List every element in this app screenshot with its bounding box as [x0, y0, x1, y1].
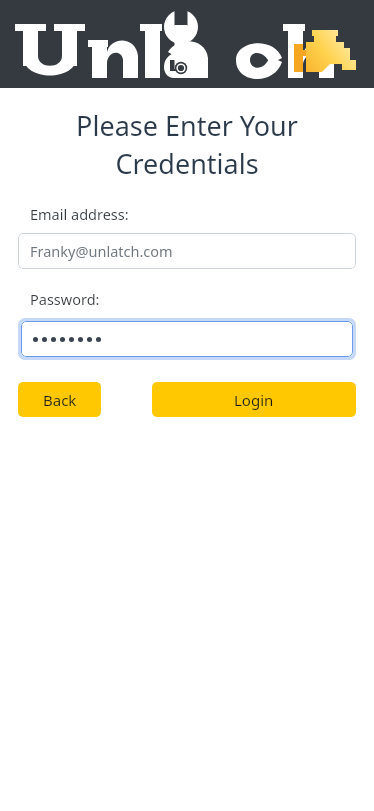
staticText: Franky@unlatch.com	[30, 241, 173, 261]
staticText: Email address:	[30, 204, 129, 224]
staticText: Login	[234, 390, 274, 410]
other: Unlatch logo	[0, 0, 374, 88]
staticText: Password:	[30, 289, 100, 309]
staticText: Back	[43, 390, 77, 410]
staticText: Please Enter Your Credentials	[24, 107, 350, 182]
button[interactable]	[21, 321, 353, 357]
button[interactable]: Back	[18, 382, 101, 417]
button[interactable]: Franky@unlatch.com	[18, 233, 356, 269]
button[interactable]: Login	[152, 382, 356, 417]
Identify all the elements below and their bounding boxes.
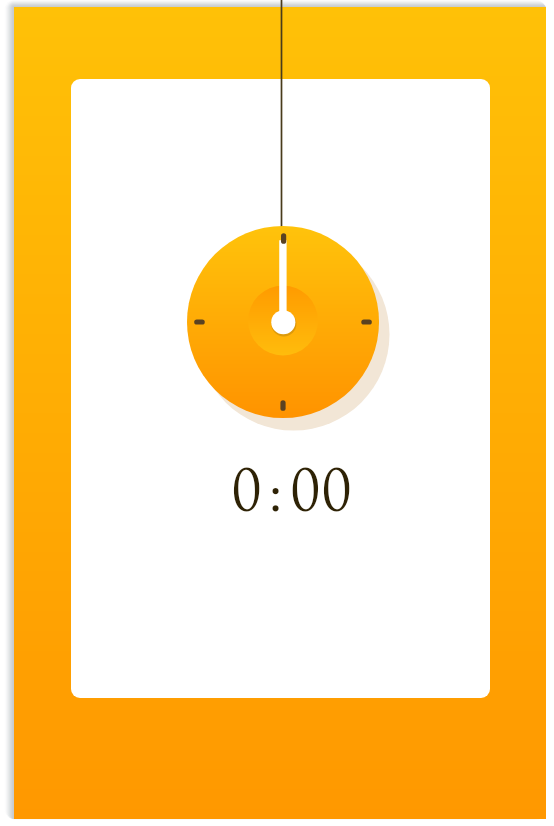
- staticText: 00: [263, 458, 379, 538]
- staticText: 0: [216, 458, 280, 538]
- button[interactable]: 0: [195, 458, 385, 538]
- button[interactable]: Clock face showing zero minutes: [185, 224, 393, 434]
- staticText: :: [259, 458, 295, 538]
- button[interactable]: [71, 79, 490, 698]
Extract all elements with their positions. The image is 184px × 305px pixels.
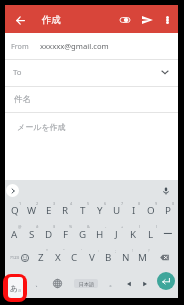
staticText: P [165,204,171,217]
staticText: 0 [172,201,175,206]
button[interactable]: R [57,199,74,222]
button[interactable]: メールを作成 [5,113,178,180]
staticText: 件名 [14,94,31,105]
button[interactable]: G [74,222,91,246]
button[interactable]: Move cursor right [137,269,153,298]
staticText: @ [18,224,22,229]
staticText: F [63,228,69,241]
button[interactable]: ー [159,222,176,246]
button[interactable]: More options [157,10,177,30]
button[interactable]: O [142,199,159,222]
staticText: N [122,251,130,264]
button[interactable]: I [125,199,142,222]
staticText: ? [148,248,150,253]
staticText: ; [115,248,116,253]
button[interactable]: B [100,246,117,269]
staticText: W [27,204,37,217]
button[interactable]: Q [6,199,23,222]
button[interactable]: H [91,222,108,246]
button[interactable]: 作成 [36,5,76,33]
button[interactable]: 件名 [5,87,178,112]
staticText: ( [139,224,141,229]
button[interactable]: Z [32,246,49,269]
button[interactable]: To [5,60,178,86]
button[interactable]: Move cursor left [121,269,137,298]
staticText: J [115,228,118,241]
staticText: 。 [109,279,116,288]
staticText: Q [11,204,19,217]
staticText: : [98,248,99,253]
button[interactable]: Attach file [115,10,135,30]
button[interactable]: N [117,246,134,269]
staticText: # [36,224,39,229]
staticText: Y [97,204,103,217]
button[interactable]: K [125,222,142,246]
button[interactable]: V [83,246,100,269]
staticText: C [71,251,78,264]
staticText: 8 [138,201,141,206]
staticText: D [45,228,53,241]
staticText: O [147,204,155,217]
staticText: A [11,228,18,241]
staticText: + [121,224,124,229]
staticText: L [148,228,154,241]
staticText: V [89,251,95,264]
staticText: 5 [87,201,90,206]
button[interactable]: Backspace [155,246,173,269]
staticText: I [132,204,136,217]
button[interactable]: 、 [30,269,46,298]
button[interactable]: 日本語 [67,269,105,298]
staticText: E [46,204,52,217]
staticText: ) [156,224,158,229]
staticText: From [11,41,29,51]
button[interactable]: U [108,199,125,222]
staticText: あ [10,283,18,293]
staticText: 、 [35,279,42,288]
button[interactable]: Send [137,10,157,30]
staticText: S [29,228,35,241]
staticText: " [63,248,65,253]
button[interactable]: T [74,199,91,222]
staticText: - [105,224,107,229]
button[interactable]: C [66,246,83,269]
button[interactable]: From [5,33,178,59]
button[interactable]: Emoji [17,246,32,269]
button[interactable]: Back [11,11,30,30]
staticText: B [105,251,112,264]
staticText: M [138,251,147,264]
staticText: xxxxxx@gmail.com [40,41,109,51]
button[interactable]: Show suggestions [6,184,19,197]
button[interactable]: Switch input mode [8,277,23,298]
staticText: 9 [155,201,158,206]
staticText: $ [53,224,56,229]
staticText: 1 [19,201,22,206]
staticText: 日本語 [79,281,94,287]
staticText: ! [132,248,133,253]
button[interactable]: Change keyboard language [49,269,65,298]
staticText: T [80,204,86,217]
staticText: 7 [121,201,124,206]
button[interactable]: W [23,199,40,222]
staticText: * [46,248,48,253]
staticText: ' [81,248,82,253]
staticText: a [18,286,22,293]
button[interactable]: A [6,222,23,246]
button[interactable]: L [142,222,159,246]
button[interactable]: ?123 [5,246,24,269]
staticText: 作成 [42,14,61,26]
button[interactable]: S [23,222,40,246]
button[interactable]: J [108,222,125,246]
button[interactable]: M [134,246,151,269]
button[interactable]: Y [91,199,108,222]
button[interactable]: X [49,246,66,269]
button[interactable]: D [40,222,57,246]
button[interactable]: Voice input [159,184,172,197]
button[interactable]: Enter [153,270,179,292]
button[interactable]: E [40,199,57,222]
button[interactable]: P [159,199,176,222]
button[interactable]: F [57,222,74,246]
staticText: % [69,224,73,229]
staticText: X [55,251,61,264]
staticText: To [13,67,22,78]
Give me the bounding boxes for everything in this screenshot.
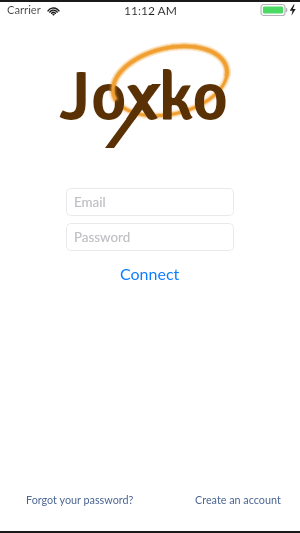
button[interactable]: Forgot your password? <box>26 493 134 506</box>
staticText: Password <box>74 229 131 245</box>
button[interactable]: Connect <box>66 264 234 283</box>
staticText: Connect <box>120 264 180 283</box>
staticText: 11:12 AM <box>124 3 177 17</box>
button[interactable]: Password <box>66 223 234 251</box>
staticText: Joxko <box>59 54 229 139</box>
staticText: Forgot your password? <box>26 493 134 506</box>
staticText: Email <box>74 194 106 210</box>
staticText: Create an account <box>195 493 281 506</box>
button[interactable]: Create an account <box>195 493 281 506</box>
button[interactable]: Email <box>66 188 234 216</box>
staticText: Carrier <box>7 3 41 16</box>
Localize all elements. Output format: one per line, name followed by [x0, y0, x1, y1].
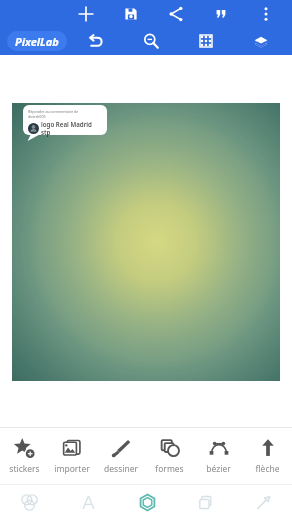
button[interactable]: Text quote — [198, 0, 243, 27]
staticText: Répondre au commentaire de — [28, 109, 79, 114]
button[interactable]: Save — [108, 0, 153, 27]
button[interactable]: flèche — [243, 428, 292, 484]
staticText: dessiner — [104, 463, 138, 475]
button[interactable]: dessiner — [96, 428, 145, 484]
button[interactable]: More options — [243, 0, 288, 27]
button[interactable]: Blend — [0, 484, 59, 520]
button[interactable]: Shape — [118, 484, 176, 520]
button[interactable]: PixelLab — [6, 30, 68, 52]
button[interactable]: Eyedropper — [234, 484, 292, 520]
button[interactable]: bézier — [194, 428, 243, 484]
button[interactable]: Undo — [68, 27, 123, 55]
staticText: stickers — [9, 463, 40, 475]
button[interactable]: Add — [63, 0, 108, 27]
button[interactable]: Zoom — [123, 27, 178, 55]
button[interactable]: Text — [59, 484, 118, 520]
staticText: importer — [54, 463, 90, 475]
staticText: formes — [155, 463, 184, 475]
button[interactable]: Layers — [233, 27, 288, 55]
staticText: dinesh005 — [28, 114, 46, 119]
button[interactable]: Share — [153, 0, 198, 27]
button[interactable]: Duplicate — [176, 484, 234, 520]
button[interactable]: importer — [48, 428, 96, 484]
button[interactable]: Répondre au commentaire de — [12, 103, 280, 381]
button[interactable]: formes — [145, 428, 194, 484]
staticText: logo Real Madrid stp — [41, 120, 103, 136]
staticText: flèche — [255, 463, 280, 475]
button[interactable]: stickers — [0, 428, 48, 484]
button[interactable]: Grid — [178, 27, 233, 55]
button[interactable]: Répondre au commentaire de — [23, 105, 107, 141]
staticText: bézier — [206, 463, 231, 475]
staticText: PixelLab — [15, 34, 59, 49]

...

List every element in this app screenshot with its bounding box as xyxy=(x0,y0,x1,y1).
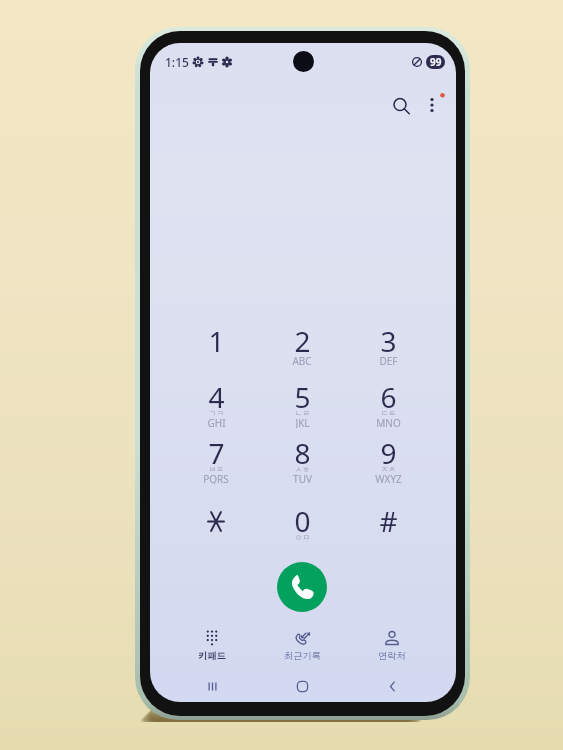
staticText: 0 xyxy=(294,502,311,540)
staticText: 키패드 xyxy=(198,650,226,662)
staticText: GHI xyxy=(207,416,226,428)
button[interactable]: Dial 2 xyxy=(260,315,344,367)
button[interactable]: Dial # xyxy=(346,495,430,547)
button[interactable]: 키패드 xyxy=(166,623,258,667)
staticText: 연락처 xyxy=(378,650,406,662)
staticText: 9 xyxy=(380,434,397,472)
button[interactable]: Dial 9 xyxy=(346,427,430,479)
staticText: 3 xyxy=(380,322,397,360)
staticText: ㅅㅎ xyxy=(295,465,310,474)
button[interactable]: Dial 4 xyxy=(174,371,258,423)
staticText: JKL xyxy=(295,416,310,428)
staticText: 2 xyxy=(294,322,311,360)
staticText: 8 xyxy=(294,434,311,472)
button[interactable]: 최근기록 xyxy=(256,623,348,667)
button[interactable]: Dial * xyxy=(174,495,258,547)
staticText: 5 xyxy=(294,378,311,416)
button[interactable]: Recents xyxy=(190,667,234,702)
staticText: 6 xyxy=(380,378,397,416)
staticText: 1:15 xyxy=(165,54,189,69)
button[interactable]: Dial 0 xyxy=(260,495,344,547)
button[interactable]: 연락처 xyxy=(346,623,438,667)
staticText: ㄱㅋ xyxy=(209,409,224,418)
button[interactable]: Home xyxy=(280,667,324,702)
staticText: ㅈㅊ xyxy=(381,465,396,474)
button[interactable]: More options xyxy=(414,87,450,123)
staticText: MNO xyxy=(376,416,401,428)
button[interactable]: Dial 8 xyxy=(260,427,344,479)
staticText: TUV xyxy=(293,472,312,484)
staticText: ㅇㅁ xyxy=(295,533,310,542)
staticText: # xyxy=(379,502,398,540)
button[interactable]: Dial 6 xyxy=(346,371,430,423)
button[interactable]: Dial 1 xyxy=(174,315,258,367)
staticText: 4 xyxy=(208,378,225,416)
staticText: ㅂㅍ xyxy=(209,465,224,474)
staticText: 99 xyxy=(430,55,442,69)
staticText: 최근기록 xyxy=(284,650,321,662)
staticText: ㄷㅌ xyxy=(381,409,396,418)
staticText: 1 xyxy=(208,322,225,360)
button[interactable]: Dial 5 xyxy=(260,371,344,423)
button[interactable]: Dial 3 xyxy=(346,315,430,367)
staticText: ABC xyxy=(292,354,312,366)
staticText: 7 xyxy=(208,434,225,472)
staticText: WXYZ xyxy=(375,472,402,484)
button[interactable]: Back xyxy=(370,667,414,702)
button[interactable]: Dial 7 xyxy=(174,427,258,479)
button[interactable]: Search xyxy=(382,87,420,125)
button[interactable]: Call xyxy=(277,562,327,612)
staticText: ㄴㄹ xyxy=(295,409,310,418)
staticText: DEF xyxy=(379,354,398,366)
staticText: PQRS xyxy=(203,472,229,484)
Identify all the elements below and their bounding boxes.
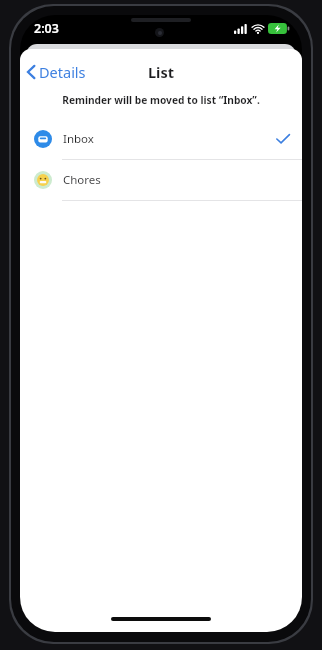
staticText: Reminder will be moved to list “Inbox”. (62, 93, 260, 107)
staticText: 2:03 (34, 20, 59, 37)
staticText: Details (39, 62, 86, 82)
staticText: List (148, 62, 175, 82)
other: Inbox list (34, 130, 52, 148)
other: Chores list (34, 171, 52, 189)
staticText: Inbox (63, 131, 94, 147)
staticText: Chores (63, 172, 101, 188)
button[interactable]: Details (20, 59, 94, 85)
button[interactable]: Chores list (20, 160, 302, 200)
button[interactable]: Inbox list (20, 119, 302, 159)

* Your objective
For every line in the material above, note whether the word "cursor" appears, then state the number of lines where it does and nothing else.

* Result of the task
2